* Task to complete: Copy every record below exactly as it stands.

* The data:
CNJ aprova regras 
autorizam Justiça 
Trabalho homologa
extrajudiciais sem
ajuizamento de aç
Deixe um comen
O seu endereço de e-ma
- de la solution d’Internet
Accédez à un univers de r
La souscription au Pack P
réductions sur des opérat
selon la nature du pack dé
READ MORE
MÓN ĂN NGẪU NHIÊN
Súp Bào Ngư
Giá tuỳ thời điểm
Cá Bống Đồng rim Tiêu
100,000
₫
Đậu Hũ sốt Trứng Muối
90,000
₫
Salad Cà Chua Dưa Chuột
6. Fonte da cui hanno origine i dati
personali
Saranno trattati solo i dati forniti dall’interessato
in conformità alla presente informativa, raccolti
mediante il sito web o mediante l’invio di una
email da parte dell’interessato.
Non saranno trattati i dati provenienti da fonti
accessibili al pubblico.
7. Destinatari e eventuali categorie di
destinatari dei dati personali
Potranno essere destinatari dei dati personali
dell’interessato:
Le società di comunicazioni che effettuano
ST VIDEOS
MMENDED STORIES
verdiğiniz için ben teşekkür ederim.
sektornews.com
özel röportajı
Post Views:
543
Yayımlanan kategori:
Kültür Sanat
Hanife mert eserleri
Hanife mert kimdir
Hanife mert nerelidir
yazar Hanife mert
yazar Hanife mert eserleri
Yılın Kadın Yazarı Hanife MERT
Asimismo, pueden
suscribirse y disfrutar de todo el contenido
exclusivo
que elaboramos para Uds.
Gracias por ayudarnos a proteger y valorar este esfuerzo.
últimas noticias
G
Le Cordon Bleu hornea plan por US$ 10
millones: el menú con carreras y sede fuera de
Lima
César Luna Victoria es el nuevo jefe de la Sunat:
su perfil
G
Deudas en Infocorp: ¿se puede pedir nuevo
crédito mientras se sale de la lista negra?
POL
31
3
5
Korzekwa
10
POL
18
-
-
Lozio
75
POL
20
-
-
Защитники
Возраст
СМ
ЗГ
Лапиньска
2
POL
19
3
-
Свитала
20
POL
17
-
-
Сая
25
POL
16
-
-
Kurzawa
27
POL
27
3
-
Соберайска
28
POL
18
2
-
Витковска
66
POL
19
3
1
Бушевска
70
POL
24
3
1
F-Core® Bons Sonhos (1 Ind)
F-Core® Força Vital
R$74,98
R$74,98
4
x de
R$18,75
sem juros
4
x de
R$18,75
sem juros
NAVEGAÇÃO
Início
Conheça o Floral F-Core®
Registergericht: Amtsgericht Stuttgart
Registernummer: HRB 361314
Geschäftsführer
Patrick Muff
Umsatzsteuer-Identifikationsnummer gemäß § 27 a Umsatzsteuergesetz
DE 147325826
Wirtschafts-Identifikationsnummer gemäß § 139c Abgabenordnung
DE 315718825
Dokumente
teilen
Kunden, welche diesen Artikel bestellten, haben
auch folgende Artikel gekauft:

* Written response:
CNJ aprova regras 
autorizam Justiça 
Trabalho homologa
extrajudiciais sem
ajuizamento de aç
Deixe um comen
O seu endereço de e-ma
- de la solution d’Internet
Accédez à un univers de r
La souscription au Pack P
réductions sur des opérat
selon la nature du pack dé
READ MORE
MÓN ĂN NGẪU NHIÊN
Súp Bào Ngư
Giá tuỳ thời điểm
Cá Bống Đồng rim Tiêu
100,000
₫
Đậu Hũ sốt Trứng Muối
90,000
₫
Salad Cà Chua Dưa Chuột
6. Fonte da cui hanno origine i dati
personali
Saranno trattati solo i dati forniti dall’interessato
in conformità alla presente informativa, raccolti
mediante il sito web o mediante l’invio di una
email da parte dell’interessato.
Non saranno trattati i dati provenienti da fonti
accessibili al pubblico.
7. Destinatari e eventuali categorie di
destinatari dei dati personali
Potranno essere destinatari dei dati personali
dell’interessato:
Le società di comunicazioni che effettuano
ST VIDEOS
MMENDED STORIES
verdiğiniz için ben teşekkür ederim.
sektornews.com
özel röportajı
Post Views:
543
Yayımlanan kategori:
Kültür Sanat
Hanife mert eserleri
Hanife mert kimdir
Hanife mert nerelidir
yazar Hanife mert
yazar Hanife mert eserleri
Yılın Kadın Yazarı Hanife MERT
Asimismo, pueden
suscribirse y disfrutar de todo el contenido
exclusivo
que elaboramos para Uds.
Gracias por ayudarnos a proteger y valorar este esfuerzo.
últimas noticias
G
Le Cordon Bleu hornea plan por US$ 10
millones: el menú con carreras y sede fuera de
Lima
César Luna Victoria es el nuevo jefe de la Sunat:
su perfil
G
Deudas en Infocorp: ¿se puede pedir nuevo
crédito mientras se sale de la lista negra?
POL
31
3
5
Korzekwa
10
POL
18
-
-
Lozio
75
POL
20
-
-
Защитники
Возраст
СМ
ЗГ
Лапиньска
2
POL
19
3
-
Свитала
20
POL
17
-
-
Сая
25
POL
16
-
-
Kurzawa
27
POL
27
3
-
Соберайска
28
POL
18
2
-
Витковска
66
POL
19
3
1
Бушевска
70
POL
24
3
1
F-Core® Bons Sonhos (1 Ind)
F-Core® Força Vital
R$74,98
R$74,98
4
x de
R$18,75
sem juros
4
x de
R$18,75
sem juros
NAVEGAÇÃO
Início
Conheça o Floral F-Core®
Registergericht: Amtsgericht Stuttgart
Registernummer: HRB 361314
Geschäftsführer
Patrick Muff
Umsatzsteuer-Identifikationsnummer gemäß § 27 a Umsatzsteuergesetz
DE 147325826
Wirtschafts-Identifikationsnummer gemäß § 139c Abgabenordnung
DE 315718825
Dokumente
teilen
Kunden, welche diesen Artikel bestellten, haben
auch folgende Artikel gekauft:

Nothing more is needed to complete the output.